Um close-up de altíssima qualidade pode revelar, por exemplo, a disposição de características do animal — como fileiras de espinhos, algo essencial na documentação científica e que pode acelerar e tornar mais fácil o processo de descrição de novas espécies, que em geral pode levar anos e requer ainda análises em laboratórios.
É o caso da técnica da fotografia de luz ultravioleta, usada durante a exploração noturna na Floresta Nacional de Caxiuanã, que evidencia tanto novas cores como detalhes muito mais minuciosos do animais.
Do Poente à Aurora é a terceira grande expedição dos pesquisadores do Projeto Mantis desbravando a escuridão.

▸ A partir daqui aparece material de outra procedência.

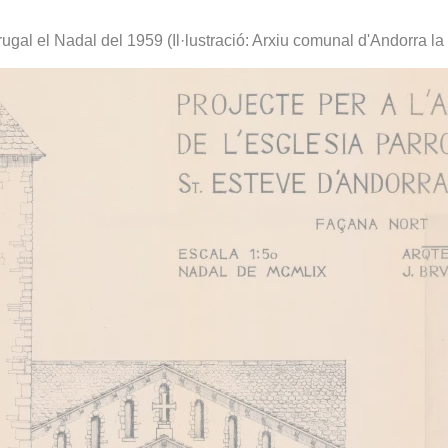
gal el Nadal del 1959 (Il·lustració: Arxiu comunal d'Andorra la 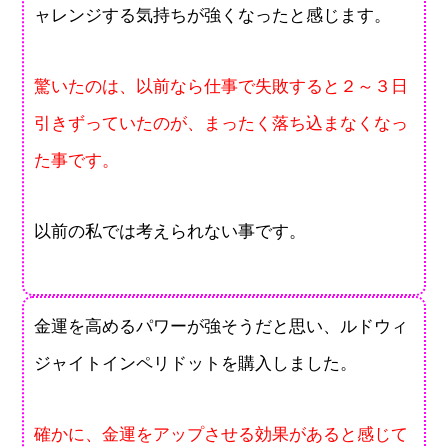
ャレンジする気持ちが強くなったと感じます。
驚いたのは、以前なら仕事で失敗すると２～３日
引きずっていたのが、まったく落ち込まなくなっ
た事です。
以前の私では考えられない事です。
金運を高めるパワーが強そうだと思い、ルドウィ
ジャイトインペリドットを購入しました。
確かに、金運をアップさせる効果があると感じて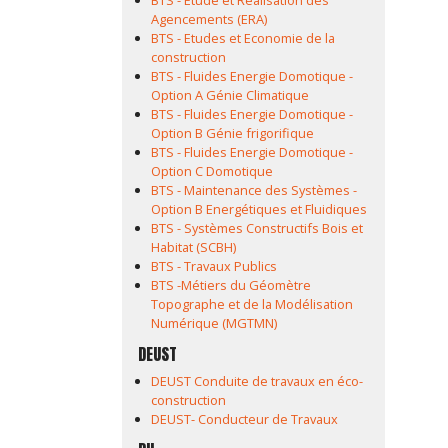
BTS - Etude et Réalisation des
Agencements (ERA)
BTS - Etudes et Economie de la
construction
BTS - Fluides Energie Domotique -
Option A Génie Climatique
BTS - Fluides Energie Domotique -
Option B Génie frigorifique
BTS - Fluides Energie Domotique -
Option C Domotique
BTS - Maintenance des Systèmes -
Option B Energétiques et Fluidiques
BTS - Systèmes Constructifs Bois et
Habitat (SCBH)
BTS - Travaux Publics
BTS -Métiers du Géomètre
Topographe et de la Modélisation
Numérique (MGTMN)
DEUST
DEUST Conduite de travaux en éco-
construction
DEUST- Conducteur de Travaux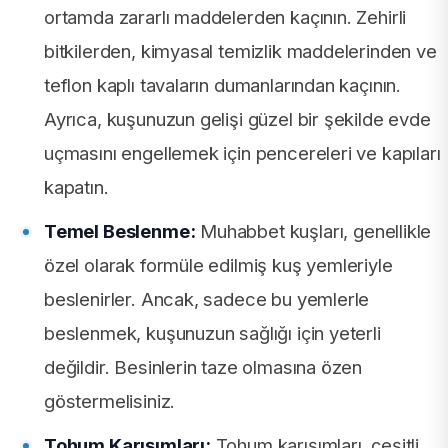
ortamda zararlı maddelerden kaçının. Zehirli
bitkilerden, kimyasal temizlik maddelerinden ve
teflon kaplı tavaların dumanlarından kaçının.
Ayrıca, kuşunuzun gelişi güzel bir şekilde evde
uçmasını engellemek için pencereleri ve kapıları
kapatın.
Temel Beslenme:
Muhabbet kuşları, genellikle
özel olarak formüle edilmiş kuş yemleriyle
beslenirler. Ancak, sadece bu yemlerle
beslenmek, kuşunuzun sağlığı için yeterli
değildir. Besinlerin taze olmasına özen
göstermelisiniz.
Tohum Karışımları:
Tohum karışımları, çeşitli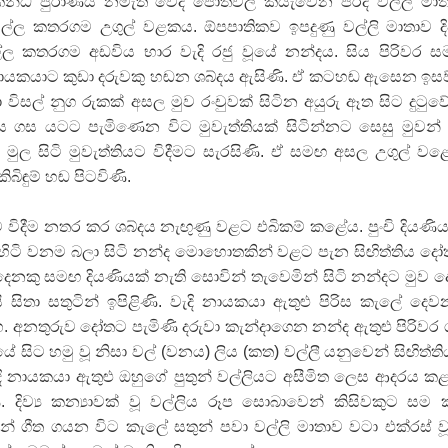
කන්ධ පුරාණය නමැති වේද පොත්වල කියැවෙන පරිදි වල්ලි මා
්ල කතරගම උගුල් වළකය. ඕපපාතිකව ඉපදුණු වල්ලි මාතාව දිව
යේ පද පෙළ
ල්ල කතරගම අඩවිය භාර වැදි රජු වූයේ නන්දය. සිය පිරිවර 
 නායකයාට කුඩා දරුවකු හඬන ශබ්දය ඇසිණි. ඒ කටහඬ ඇසෙන ඉස
විසල් නුග රුකක් අසල මුව රංචුවක් සිටින අයුරු ඈත සිට දුටුව
තයේ පද පෙළ
ිස ගස යටට පැමිණෙන විට මුවැත්තියක් සිටින්නට සෙසු මුවන් 
 මුල සිටි මුවැත්තියට විදීමට සැරසිණි. ඒ සමඟ අසල උගුල් වළ
 පද පෙළ
බිඳුම් හඬ පිටවිණි.
ළ
ට විදීම නතර කර ශබ්දය නැඟුණු වළට එබිකම් කළේය. පුංචි දියණිය
රේ ගීතයේ පද පෙළ
. හිටි වනම බලා සිටි නන්ද මොහොතකින් වළට පැන සිඟිත්තිය ද
දෙනකු සමඟ දියණියක් නැති සොවින් තැවෙමින් සිටි නන්දට මුව 
ෙළ
ායි සිතා සතුටින් ඉපිළිණි. වැදි නායකයා ඇතුළු පිරිස කැලේ දෙව
 අනතුරුව දෝතට පැමිණි දරුවා කැන්දාගෙන නන්ද ඇතුළු පිරිවර 
 සිට හමු වූ නිසා වල් (වනය) ලිය (කත) වල්ලී යනුවෙන් සිඟිත්ත
ැදි නායකයා ඇතුළු ඔහුගේ පුතුන් වල්ලියට අසීමිත ලෙස ආදරය ක
. දිව්‍ය කන්‍යාවක් වූ වල්ලිය රූප සොබාවෙන් කිසිවකුට සම
ින් ගීත ගයන විට කැලේ සතුන් පවා වල්ලි මාතාව වටා එක්රස් ව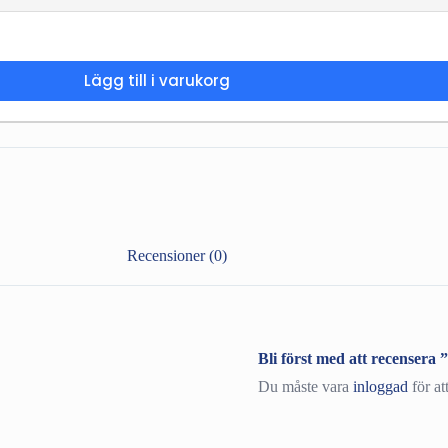
Lägg till i varukorg
Recensioner (0)
Bli först med att recenser
Du måste vara
inloggad
för at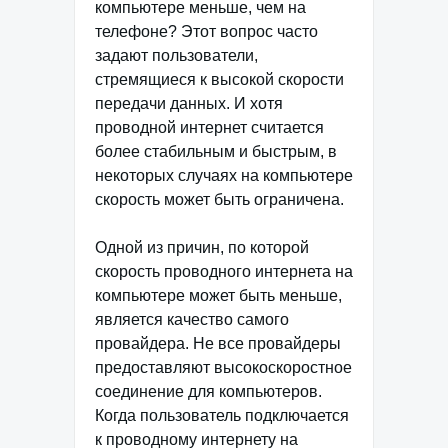
компьютере меньше, чем на
телефоне? Этот вопрос часто
задают пользователи,
стремящиеся к высокой скорости
передачи данных. И хотя
проводной интернет считается
более стабильным и быстрым, в
некоторых случаях на компьютере
скорость может быть ограничена.
Одной из причин, по которой
скорость проводного интернета на
компьютере может быть меньше,
является качество самого
провайдера. Не все провайдеры
предоставляют высокоскоростное
соединение для компьютеров.
Когда пользователь подключается
к проводному интернету на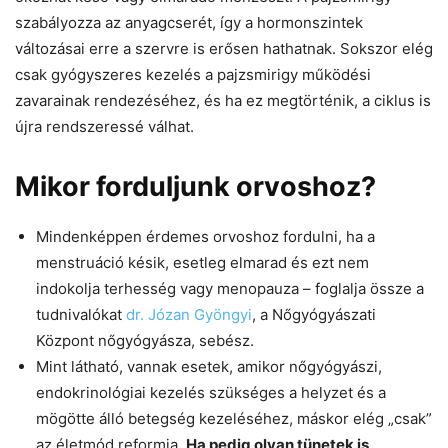
szabályozza az anyagcserét, így a hormonszintek
változásai erre a szervre is erősen hathatnak. Sokszor elég
csak gyógyszeres kezelés a pajzsmirigy működési
zavarainak rendezéséhez, és ha ez megtörténik, a ciklus is
újra rendszeressé válhat.
Mikor forduljunk orvoshoz?
Mindenképpen érdemes orvoshoz fordulni, ha a
menstruáció késik, esetleg elmarad és ezt nem
indokolja terhesség vagy menopauza – foglalja össze a
tudnivalókat
dr. Józan Gyöngyi
, a Nőgyógyászati
Központ nőgyógyásza, sebész.
Mint látható, vannak esetek, amikor nőgyógyászi,
endokrinológiai kezelés szükséges a helyzet és a
mögötte álló betegség kezeléséhez, máskor elég „csak”
az életmód reformja.
Ha pedig olyan tünetek is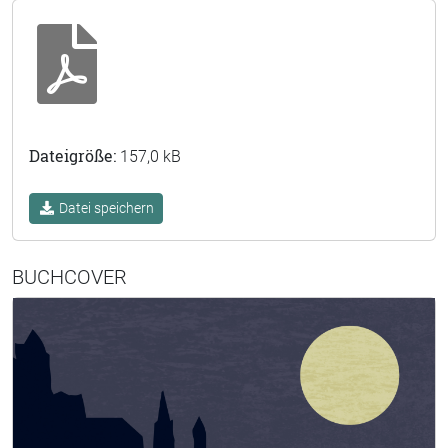
Dateigröße:
157,0 kB
Datei speichern
BUCHCOVER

A primeira delas foi a Mabán, que ocorreu na Amazônia peruana em 2019, também com financiamento da National Geographic. E no ano passado houve ainda a Austral, na Reserva Particular do Patrimônio Natural (RPPN) Cristalino, ao norte do Mato Grosso, que contou com o apoio do Greenpeace Brasil.
“Nos últimos anos temos nos voltado à Amazônia, um caminho que surgiu naturalmente. Afinal, é a maior floresta tropical do mundo. Na busca por novas espécies de louva-a-deus, era natural que fôssemos parar lá, e nos apaixonamos”, revela o biólogo Leo Lanna, fundador do projeto.
A fluorescência é um fenômeno de emissão de luz (que se manifesta como cor) quando um ser ou material é exposto a determinado comprimento de onda. “Seres humanos não enxergam o ultravioleta, mas tem se descoberto mais e mais animais que enxergam. Então, quando estudamos o comportamento desses animais, como interação entre presas e predadores, corte de acasalamento e basicamente qualquer comunicação entre seres que tenha o fator visual, é preciso considerar que não existe apenas o espectro de luz que vemos”, explica Lanna.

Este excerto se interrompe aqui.